◆ **Assignment**
Using the data beneath, show every line that includes the word "pipes".

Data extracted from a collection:
[Start of Attachment]

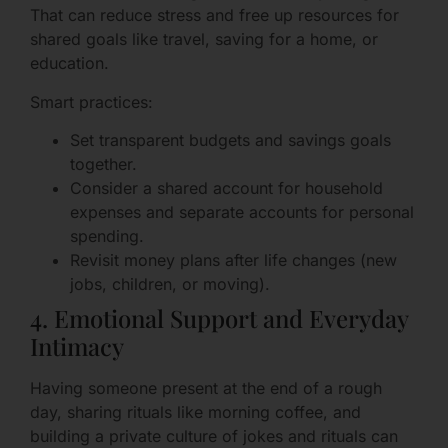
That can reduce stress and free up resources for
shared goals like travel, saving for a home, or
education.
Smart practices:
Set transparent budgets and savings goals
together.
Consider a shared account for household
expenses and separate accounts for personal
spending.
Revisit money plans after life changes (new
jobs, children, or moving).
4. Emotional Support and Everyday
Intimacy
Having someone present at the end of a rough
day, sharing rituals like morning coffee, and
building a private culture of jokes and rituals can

[End of Attachment]
[Start of Attachment]

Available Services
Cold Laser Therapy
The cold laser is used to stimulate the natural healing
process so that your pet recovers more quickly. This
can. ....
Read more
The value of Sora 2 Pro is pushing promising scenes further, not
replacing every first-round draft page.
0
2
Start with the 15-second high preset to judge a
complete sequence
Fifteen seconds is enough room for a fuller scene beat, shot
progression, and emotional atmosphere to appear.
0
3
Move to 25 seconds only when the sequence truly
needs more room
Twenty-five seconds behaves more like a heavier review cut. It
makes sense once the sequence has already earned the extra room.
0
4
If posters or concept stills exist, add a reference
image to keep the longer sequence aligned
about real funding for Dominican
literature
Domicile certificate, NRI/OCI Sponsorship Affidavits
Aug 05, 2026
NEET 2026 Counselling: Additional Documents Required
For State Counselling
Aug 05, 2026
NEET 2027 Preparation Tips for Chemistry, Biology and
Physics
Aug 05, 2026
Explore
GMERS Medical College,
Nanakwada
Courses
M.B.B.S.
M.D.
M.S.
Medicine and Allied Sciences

[End of Attachment]
[Start of Attachment]

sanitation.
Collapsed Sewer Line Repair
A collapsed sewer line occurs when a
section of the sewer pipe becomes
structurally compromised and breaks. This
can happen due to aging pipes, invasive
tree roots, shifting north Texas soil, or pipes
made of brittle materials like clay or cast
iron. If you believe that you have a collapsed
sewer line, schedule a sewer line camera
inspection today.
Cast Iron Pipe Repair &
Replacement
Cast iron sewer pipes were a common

[End of Attachment]

◆ **Written response**
can happen due to aging pipes, invasive
tree roots, shifting north Texas soil, or pipes
Cast iron sewer pipes were a common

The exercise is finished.